Qualcuno dirà: che c’entra il referendum sulle trivelle con la riforma costituzionale? Eccome se c’entra. Tutto si tiene in un progetto eversivo per togliere ai cittadini anche la parvenza di una sovranità che il voto ancora s’illudeva di concedergli. Il presidente del Consiglio, non eletto, commettendo un illecito, invita a disertare il voto (come la buon’anima di Craxi), ponendo così la premessa per il prossimo referendum abrogativo del pasticcio incostituzionale renziano del prossimo ottobre. Se Renzi vincesse questo referendum, facendolo fallire, sarà più difficile contrastare la sua controriforma.

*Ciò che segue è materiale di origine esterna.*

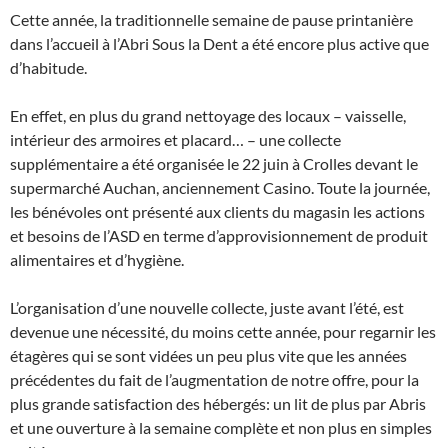
Cette année, la traditionnelle semaine de pause printanière
dans l’accueil à l’Abri Sous la Dent a été encore plus active que
d’habitude.
En effet, en plus du grand nettoyage des locaux – vaisselle,
intérieur des armoires et placard… – une collecte
supplémentaire a été organisée le 22 juin à Crolles devant le
supermarché Auchan, anciennement Casino. Toute la journée,
les bénévoles ont présenté aux clients du magasin les actions
et besoins de l’ASD en terme d’approvisionnement de produit
alimentaires et d’hygiène.
L’organisation d’une nouvelle collecte, juste avant l’été, est
devenue une nécessité, du moins cette année, pour regarnir les
étagères qui se sont vidées un peu plus vite que les années
précédentes du fait de l’augmentation de notre offre, pour la
plus grande satisfaction des hébergés: un lit de plus par Abris
et une ouverture à la semaine complète et non plus en simples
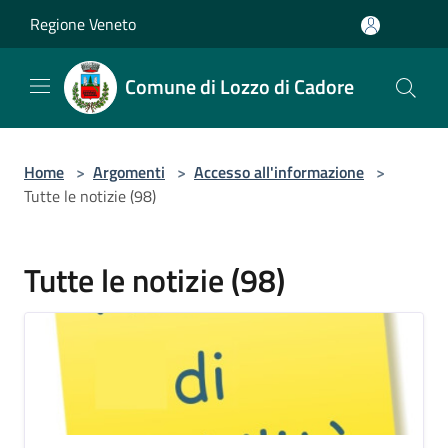
Salta al contenuto principale
Regione Veneto
Comune di Lozzo di Cadore
Home
>
Argomenti
>
Accesso all'informazione
>
Tutte le notizie (98)
Tutte le notizie (98)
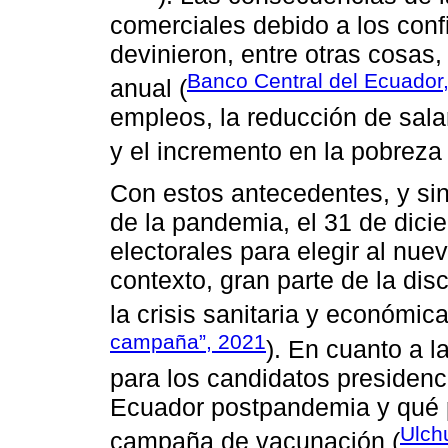
comerciales debido a los conf
devinieron, entre otras cosas,
Banco Central del Ecuador
anual (
empleos, la reducción de salar
y el incremento en la pobreza 
Con estos antecedentes, y si
de la pandemia, el 31 de dic
electorales para elegir al nue
contexto, gran parte de la di
la crisis sanitaria y económic
campaña”, 2021
). En cuanto a l
para los candidatos presidenc
Ecuador postpandemia y qué p
Ulch
campaña de vacunación (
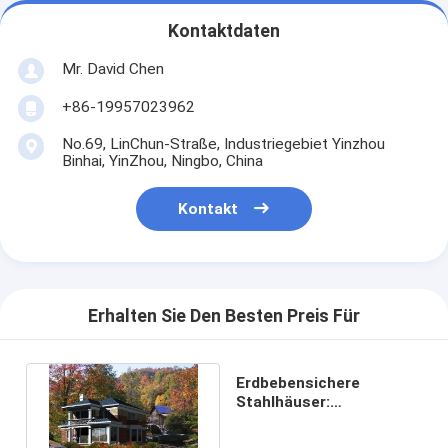
Kontaktdaten
Mr. David Chen
+86-19957023962
No.69, LinChun-Straße, Industriegebiet Yinzhou
Binhai, YinZhou, Ningbo, China
Kontakt
Erhalten Sie Den Besten Preis Für
Erdbebensichere
Stahlhäuser:
Windbeständige
Strandvillen zum Verkauf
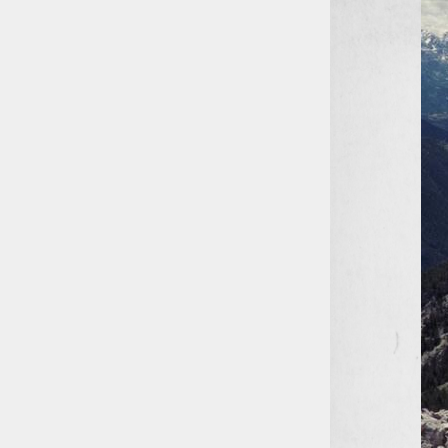
Entrez le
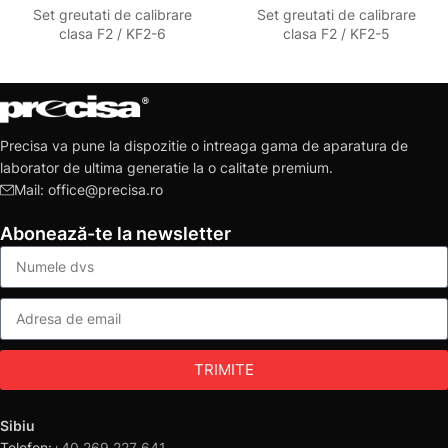
Set greutati de calibrare
Set greutati de calibrare
clasa F2 / KF2-6
clasa F2 / KF2-5
Precisa va pune la dispozitie o intreaga gama de aparatura de
laborator de ultima generatie la o calitate premium.
Mail: office@precisa.ro
Abonează-te la newsletter
TRIMITE
Sibiu
Telefon:
+40 269 227 641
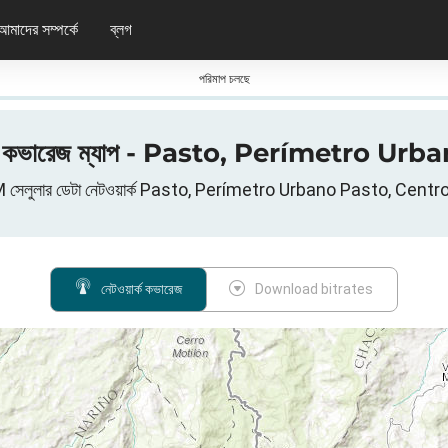
আমাদের সম্পর্কে
ব্লগ
পরিমাপ চলছে
ারেজ ম্যাপ - Pasto, Perímetro Urbano
লুলার ডেটা নেটওয়ার্ক Pasto, Perímetro Urbano Pasto, Centro, 
নেটওয়ার্ক কভারেজ
Download bitrates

Il 17 aprile 2016, si vota nella sola giornata di domenica e bisogna votare sì per mille e una ragione. Eccone alcune:
1. Affermare il nostro diritto di votare, come ha ricordato il Presidente della Corte Costituzionale che ha contraddetto il presidente del Consiglio, dandogli una lezione di cultura democratica e costituzionale.
2. L’estrazione del petrolio da tutte le piattaforme dentro le 12 miglia dalle nostre coste è pari al 1% del fabbisogno nazionale, mentre il gas è al 7%. Petrolio e gas non resterebbero in Italia, perché come ha dimostrato lo scandalo di Tempa Rossa, l’oleodotto fino al porto di Taranto, serve per stoccare l’estratto, caricarlo sulle petroliere e inviarlo alle raffinerie di Total e Shell che lo rivenderanno, anche all’Italia, come prodotto finito e più costoso. Valeva la pena distruggere le bellezze più belle della nostra Nazione per un piatto di lenticchie, visto che i posti di lavoro sono 300ca. in un anno? Se si valorizzasse la ricchezza naturale e artistica si avrebbero migliaia e migliaia di posti di lavoro puliti e senza danni permanenti.
3. I danni all’ambiente e l’inquinamento dell’aria, della terra e delle falde acquifere, causa principale delle morti per tumori, specialmente a Taranto, devastata e martoriata dall’Ilva, valgono il regalo fatto alla Total che si prende petrolio e gas e ci lascia scorie, inquinamento e distruzione?
4. La corruzione che gestisce questi traffici è davanti a tutti: si è dimesso un ministro, non una sguattera del Guatemala e il suo ormai ex-compagno è inquisito insieme a pezzi dello Stato marci e senza coscienza.
5. Nove Regioni governate dal Pd, hanno indetto il referendum contro il loro stesso partito e contro Renzi.